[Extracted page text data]
----------

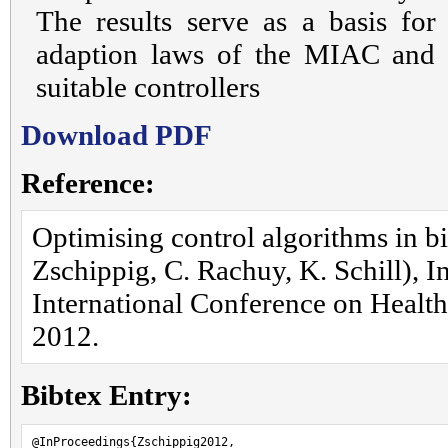
The results serve as a basis for
adaption laws of the MIAC and 
suitable controllers
Download PDF
Reference:
Optimising control algorithms in b
Zschippig, C. Rachuy, K. Schill), I
International Conference on Health 
2012.
Bibtex Entry:
@InProceedings{Zschippig2012,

----------

*Problem to solve*.
A complete and exact copy of the records is required. Exclude the pictures.

*Exercise response*.
The results serve as a basis for
adaption laws of the MIAC and 
suitable controllers
Download PDF
Reference:
Optimising control algorithms in b
Zschippig, C. Rachuy, K. Schill), I
International Conference on Health 
2012.
Bibtex Entry:
@InProceedings{Zschippig2012,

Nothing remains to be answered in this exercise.